Baik diakui ataupun tidak, hampir pada setiap bidang hal itu cenderung berlaku. Demikian juga dalam dunia kepenulisan/perbukuan. Pada dunia kepenulisan pun, pengetahuan khalayak/umum, katakanlah pembaca atau “konsumen” tulisan kita cenderung terarah pula pada kesan tentang siapa penulis tulisan yang ia baca. Saya katakan, ini sebuah kecenderungan, tentu saja tidak menisbikan kondisi lain ketika pembaca “menyukai” sebuah tulisan terlebih dahulu, kemudian “penasaran” ingin mengetahui siapa penulisnya. Dan, disadari atau tidak, pada saat itulah proses terciptanya sebuah “sampul/bungkus” sang penulis itu berpeluang tercipta.
Tentu saja baik “sampul” ataupun “isi” sama-sama mendukung keberhasilan sebuah tulisan dengan tolak ukur apresiasi dari pembacanya. Kedua-duanya memiliki peran dalam “sukses”nya sebuah tulisan. Anda bebas memilih untuk menggunakan yang mana terlebih dahulu, atau bersamaan, tergantung pada apa “target” sesungguhnya Anda membuat sebuah tulisan.
Sebuah “keberuntungan” atau anggaplah sebagai nilai tambah tersendiri ketika sebelum menciptakan sebuah tulisan, Anda telah memiliki modal tentang kesan/estimasi dari calon pembaca mengenai siapakah Anda. Misalnya, latar belakang, profesi, keahlian dan sebagainya yang sudah diketahui oleh pembaca. “Sampul/bungkus” itu telah Anda miliki sehingga tulisan-tulisan ataupun buku yang hendak anda terbitakan “berpeluang” untuk pertama kali dibaca/diapresiasi, PR anda hanyalah pada “isi”, itupun jika Anda peduli, yang berkaitan dengan “target” sejati.
Sedangkan bagi Anda yang belum memiliki “sampul”, itu bukanlah sebuah kendala. Hal itu merupakan salah satu tantangan yang bernilai. Yakni untuk lebih mengutamakan pada “isi” tulisan, tentang “pembuktian” kehebatan dari apa yang anda sampaikan. Di sinilah nikmatnya sebuah proses untuk menciptakan sampul tentang siapa diri Anda, yang pertama kali dikenal dari substansinya.
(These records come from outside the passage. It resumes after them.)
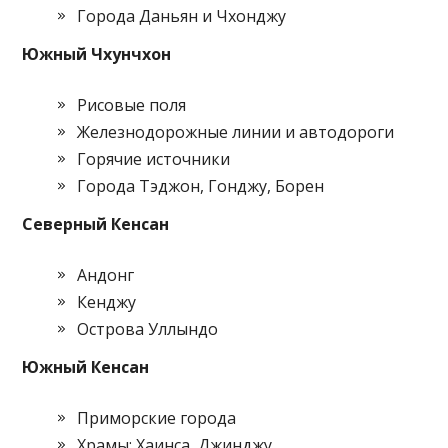
Города Даньян и Чхонджу
Южный Чхунчхон
Рисовые поля
Железнодорожные линии и автодороги
Горячие источники
Города Тэджон, Гонджу, Борен
Северный Кенсан
Андонг
Кенджу
Острова Уллындо
Южный Кенсан
Приморские города
Храмы: Хаинса, Джинджу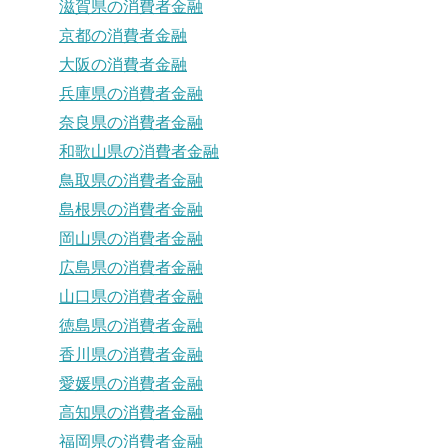
滋賀県の消費者金融
京都の消費者金融
大阪の消費者金融
兵庫県の消費者金融
奈良県の消費者金融
和歌山県の消費者金融
鳥取県の消費者金融
島根県の消費者金融
岡山県の消費者金融
広島県の消費者金融
山口県の消費者金融
徳島県の消費者金融
香川県の消費者金融
愛媛県の消費者金融
高知県の消費者金融
福岡県の消費者金融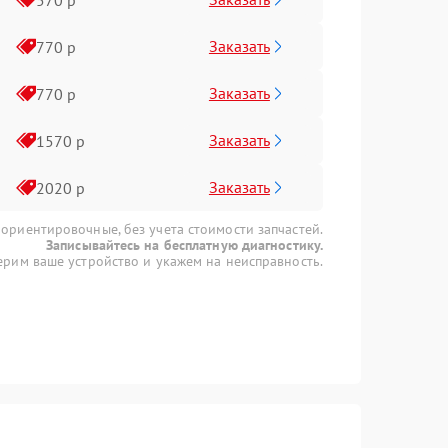
Заказать
770 р
Заказать
770 р
Заказать
1570 р
Заказать
2020 р
 ориентировочные, без учета стоимости запчастей.
Записывайтесь на бесплатную диагностику.
рим ваше устройство и укажем на неисправность.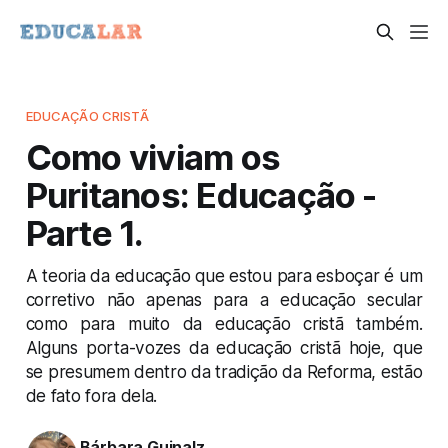
EDUCAÇÃO CRISTÃ
Como viviam os
Puritanos: Educação -
Parte 1.
A teoria da educação que estou para esboçar é um
corretivo não apenas para a educação secular
como para muito da educação cristã também.
Alguns porta-vozes da educação cristã hoje, que
se presumem dentro da tradição da Reforma, estão
de fato fora dela.
Bárbara Guinalz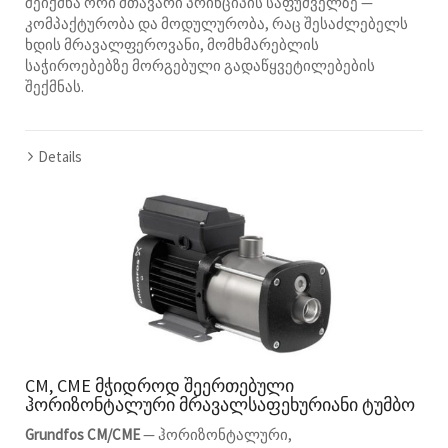
შეიქმნა ორი მთავარი პრინციპის საფუძველზე —
კომპაქტურობა და მოდულურობა, რაც შესაძლებელს
ხდის მრავალფეროვანი, მომხმარებლის
საჭიროებებზე მორგებული გადაწყვეტილებების
შექმნას.
Details
CM, CME მჭიდროდ შეერთებული
ჰორიზონტალური მრავალსაფეხურიანი ტუმბო
Grundfos CM/CME
— ჰორიზონტალური,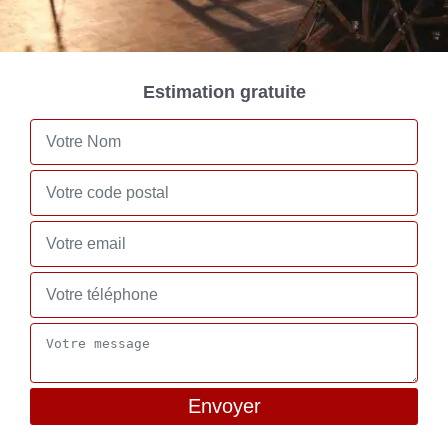
Estimation gratuite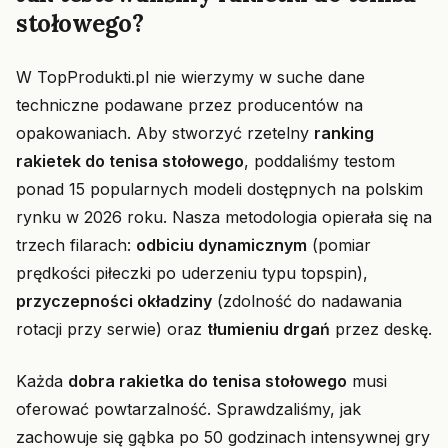
stołowego?
W TopProdukti.pl nie wierzymy w suche dane
techniczne podawane przez producentów na
opakowaniach. Aby stworzyć rzetelny
ranking
rakietek do tenisa stołowego
, poddaliśmy testom
ponad 15 popularnych modeli dostępnych na polskim
rynku w 2026 roku. Nasza metodologia opierała się na
trzech filarach:
odbiciu dynamicznym
(pomiar
prędkości piłeczki po uderzeniu typu topspin),
przyczepności okładziny
(zdolność do nadawania
rotacji przy serwie) oraz
tłumieniu drgań
przez deskę.
Każda
dobra rakietka do tenisa stołowego
musi
oferować powtarzalność. Sprawdzaliśmy, jak
zachowuje się gąbka po 50 godzinach intensywnej gry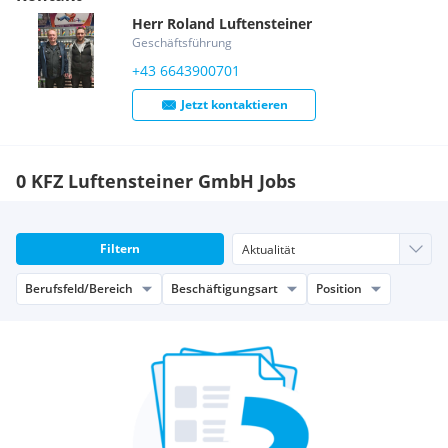
Herr
Roland
Luftensteiner
Geschäftsführung
+43 6643900701
Jetzt kontaktieren
0 KFZ Luftensteiner GmbH Jobs
Filtern
Berufsfeld/Bereich
Beschäftigungsart
Position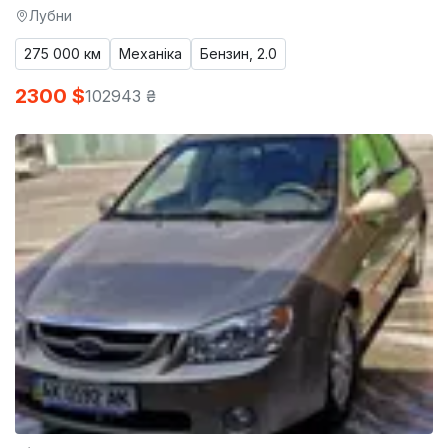
Лубни
275 000 км
Механіка
Бензин, 2.0
2300 $
102943 ₴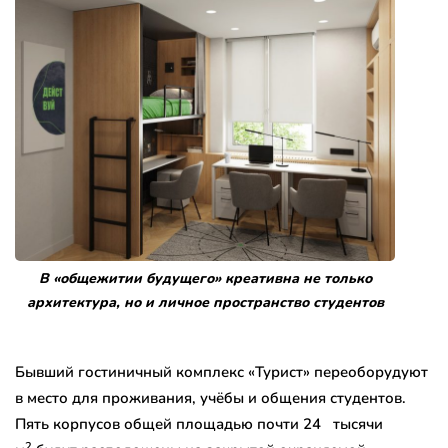
В «общежитии будущего» креативна не только
архитектура, но и личное пространство студентов
Бывший гостиничный комплекс «Турист» переоборудуют
в место для проживания, учёбы и общения студентов.
Пять корпусов общей площадью почти 24 тысячи
2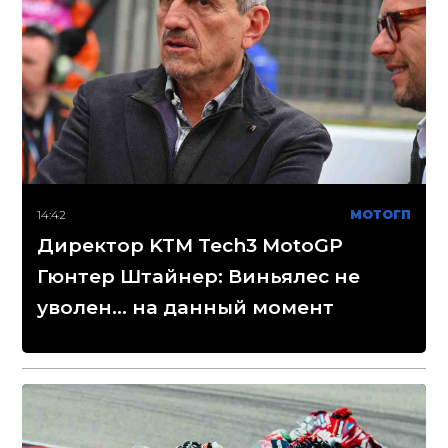
14:42
МОТОГП
Директор KTM Tech3 MotoGP
Гюнтер Штайнер: Виньялес не
уволен... на данный момент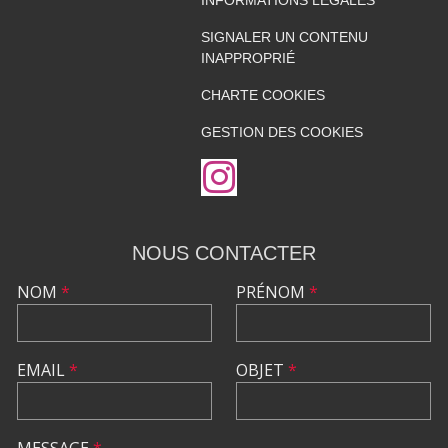
INFORMATIONS LÉGALES
SIGNALER UN CONTENU
INAPPROPRIÉ
CHARTE COOKIES
GESTION DES COOKIES
NOUS CONTACTER
NOM
*
PRÉNOM
*
EMAIL
*
OBJET
*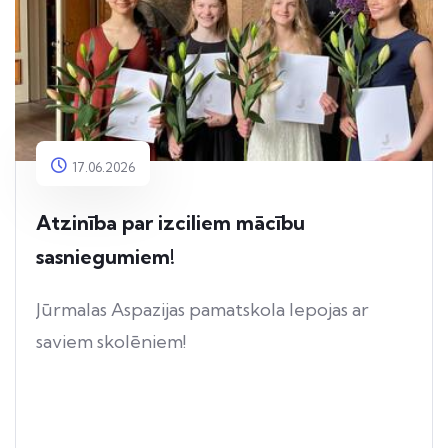
17.06.2026
Atzinība par izciliem mācību
sasniegumiem!
Jūrmalas Aspazijas pamatskola lepojas ar
saviem skolēniem!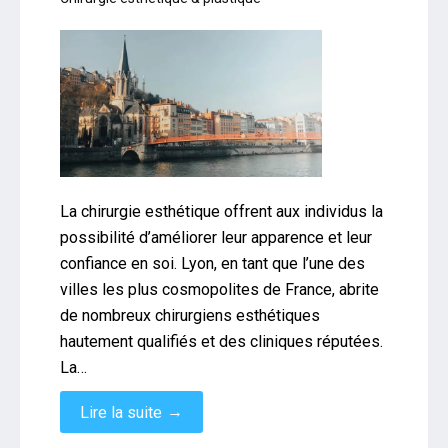
La chirurgie esthétique offrent aux individus la
possibilité d’améliorer leur apparence et leur
confiance en soi. Lyon, en tant que l’une des
villes les plus cosmopolites de France, abrite
de nombreux chirurgiens esthétiques
hautement qualifiés et des cliniques réputées.
La…
→
Lire la suite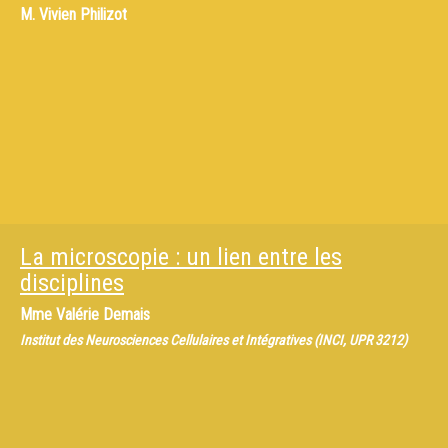
M.
Vivien Philizot
La microscopie : un lien entre les
disciplines
Mme
Valérie Demais
Institut des Neurosciences Cellulaires et Intégratives (INCI, UPR 3212)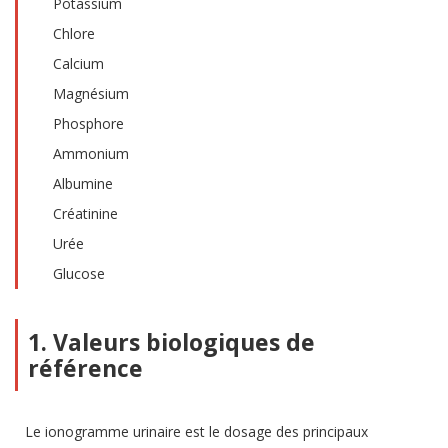
Potassium
Chlore
Calcium
Magnésium
Phosphore
Ammonium
Albumine
Créatinine
Urée
Glucose
1. Valeurs biologiques de
référence
Le ionogramme urinaire est le dosage des principaux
Jika kembali pada tujuan/target sesungguhnya sebuah proses penulisan, sebenarnya terdapat sebuah target yang bisa dikatakan “sempurna”, yaitu ketika “sampul” anda tercipta/diciptakan seimbang dengan “isi” yang benar-benar layak mendapatkan apresiasi dari pembacanya.
Menjadi penulis “best seller” (sebenarnya saya sendiri bingung, kenapa banyak yang menggunakan istilah ini, setahu saya yang namanya “best” itu ya hanya satu/tak banyak, tapi kok banyak yang mengklaim tentang “best” itu, apa sama-sama best? ) itu mungkin “mudah” ketika sampul itu telah Anda miliki (tercipta/diciptakan via latar belakang atau promosi gencar), namun hendaknya jangan terlena dengan memoles sampulnya saja. Karena yakinlah bahwa pembaca pasti tidak ingin dikecewakan, mereka selalu mencari dua-duanya, terutama berharap pada isinya.
Silahkan Anda resapkan apa yang saya tuliskan. Meskipun tentu saja saya siap jika diabaikan, karena mungkin saja dalam hati Anda berpikiran, memangnya siapa sih Paknethole ini? Ahli bukan, dosen bukan, narasumber bukan, guru juga bukan. Apalagi penulis best seller, pasti juga bukan! Hehe,..santai sajalah, namanya juga obrolan. Sampul saya saja masih belum jelas, apalagi isinya.
“Lho, Pakne! Saya nulis apa adanya, nggak peduli dikasih stempel, sampul, ataupun bungkus apapun dari pembaca tuh?!”
“ Oh, begitu ya? Nah, itu Anda baru saja mengatakan tentang “sampul” Anda itu apa,...haha”.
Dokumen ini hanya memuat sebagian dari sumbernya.